Mülteci grubuna Meriç’te taciz ateşi: 'Hem Türk askeri hem Yunan polisi ateş ediyor'

Meriç'ten Yunanistan'a geçmeye çalışan bir grup mültecinin Türk askeri ve Yunan polisinin taciz ateşine maruz kaldığı öne sürüldü. Gruptan 3 kişi bir karakolda bulundu, diğerleri ise kampa ulaştı.

Abone ol

Vedat Yeler

ATİNA - Meriç Nehri üzerinden Yunanistan'a geçmeye çalışan bir grup mülteci, nehrin ortasında mahsur kaldı.  

Bu sabah saatlerinde yaşanan olayda, 2'si kadın 11 kişiden oluşan Türkiyeli mülteci grup Türk askeri ile Yunan polisinin taciz ateşine maruz kaldıklarını bildirip sığınma ve acil yardım yardım talebinde bulundular.

Gün içinde iki defa Yunanistan tarafından geri itildiklerini aktaran mülteciler paylaştıkları videolarda "Meriç’in ortasındayız. Hem Türk askerleri hem de Yunan polisi bize ateş ediyor. Hangi yöne gideceğimizi bilmiyoruz. Çünkü iki taraf da bize ateş ediyor. Sesimizi duyan var mı? Görüyorsunuz. Arkadaşlar gidiyor. Tekrar geri geliyorlar ve birçok arkadaşımızı kaybettik. Nereye gittiklerini bile bilmiyoruz. Boğuldular mı? Yunan polisine mi gittiler? Türk askeri mi aldı onları? Bazı arkadaşlarımız hakkında hiçbir bilgimiz bile yok. Acaba sesimizi duyan olacak mı?" ifadelerini kullandılar.

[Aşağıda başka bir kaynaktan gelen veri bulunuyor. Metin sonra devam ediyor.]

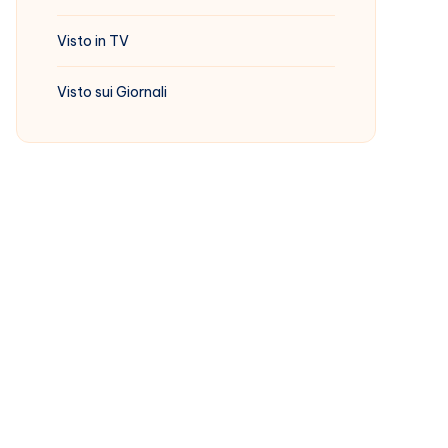
Visto in TV
Visto sui Giornali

Grupta yer alan Ruken Varol’un ailesi ile yaptığımız görüşmede, “Diğer tarafta mıdır, bu tarafta mıdır, boğuldu mu haberimiz yok. Kimseden bilgi alamıyoruz. Hayatından endişe duyuyoruz” dedi.

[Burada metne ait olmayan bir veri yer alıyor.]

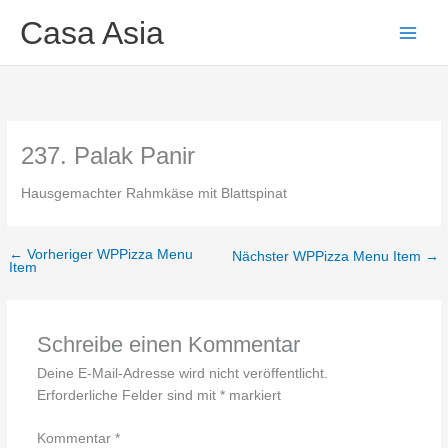
Zum
Main
Casa Asia
Inhalt
Men
springen
237. Palak Panir
Hausgemachter Rahmkäse mit Blattspinat
←
Vorheriger WPPizza Menu
Nächster WPPizza Menu Item
→
Item
Schreibe einen Kommentar
Deine E-Mail-Adresse wird nicht veröffentlicht.
Erforderliche Felder sind mit
*
markiert
Kommentar
*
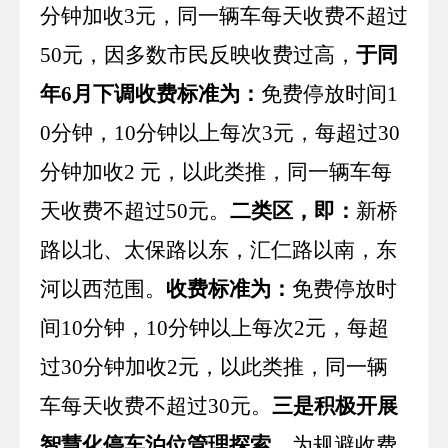
分钟加收
3
元，同一辆车每天收费不超过
50
元，因多数市民反映收费过高，
于同
年
6
月下调收费标准为：
免费停放时间
1
0
分钟，
10
分钟以上每次
3
元，每超过
30
分钟加收
2
元，以此类推，同一辆车每
天收费不超过
50
元。
二类区，即：
新桥
路以北、太保路以东，汇仁路以南，东
河以西范围。
收费标准为：
免费停放时
间
10
分钟，
10
分钟以上每次
2
元，每超
过
30
分钟加收
2
元，以此类推，同一辆
车每天收费不超过
30
元。
三是积极开展
智慧化停车泊位管理探索。
为规避收费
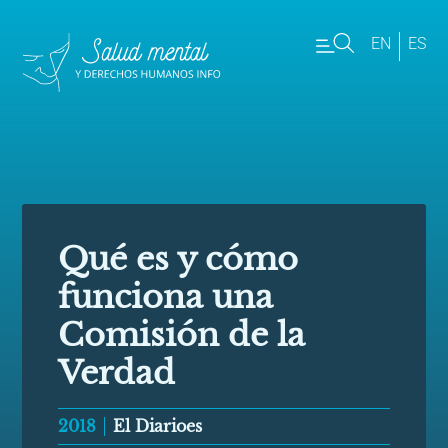
EN
ES
Qué es y cómo
funciona una
Comisión de la
Verdad
2018
El Diarioes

ÜÇ KİŞİ SINIRDAKİ BİR KARAKOLDA

Grupta bulunan kayınbiraderi Erol Bayındır ve görümcesi Seda Uğurlu’dan Yunanistan’daki avukatı aracılığıyla bilgi aldığını söyleyen İrem Nur Akın, Bayındır ve Uğurlu ile birlikte bir kişinin daha sınırdaki bir karakolda olduklarını aktardı. Üç kişinin iltica prosedürlerinin başlatıldığını ifade eden Akın, videolarda görülen ve boğulma tehlikesi geçiren kişinin görümcesi olduğunu belirtti.

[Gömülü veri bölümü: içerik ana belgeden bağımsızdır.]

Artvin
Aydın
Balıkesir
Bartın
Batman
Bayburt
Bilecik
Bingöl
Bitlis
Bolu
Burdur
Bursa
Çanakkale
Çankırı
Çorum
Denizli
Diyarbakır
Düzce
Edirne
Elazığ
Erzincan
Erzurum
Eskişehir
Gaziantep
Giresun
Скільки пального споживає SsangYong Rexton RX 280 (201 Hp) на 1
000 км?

Akın, avukat yardımıyla yakınları ile görüştüğünü ve 10 kişinin kampta olduğunu, iyi olduklarını, bir kişinin ise yoldan geri döndüğünü söyledi.

BVMN: BU YASADIŞI UYGULAMALARA DERHAL SON VERİLSİN

Sınır bölgesindeki son yangınlar döneminde aşırı sağın harekete geçtiğini ifade eden Sınır Şiddeti İzleme Ağı (BVMN) kıdemli politika analisti Hope Barker ise bu dönemde ortaya çıkan yerel bir 'sivil muhafız' oluşumuna dikkat çekti ve “Meriç'te yaşanan bu son olay giderek daha da endişe verici bir hal almaktadır” dedi.

Mültecilerin nasıl takip edildiğine, ‘vatandaşlar’ tarafından alıkonulmalarına ve temel hakları ihlal edilerek sürekli geri itildiklerine tanık olduklarını söyleyen Barker, “Bu durumu rapor edenler kriminalize ediliyor çünkü devlet, hak ihlallerinin faillerini sorumlu tutmak zorunda kalmamak için onları susturmaya çalışıyor” diye konuştu.

Hope Barker, hareket halindeki tüm insanların Avrupa'da uluslararası koruma başvurusunda bulunma haklarını kullanabilmeleri için bu yasadışı uygulamalara derhal son verilmesi çağrısında bulundu.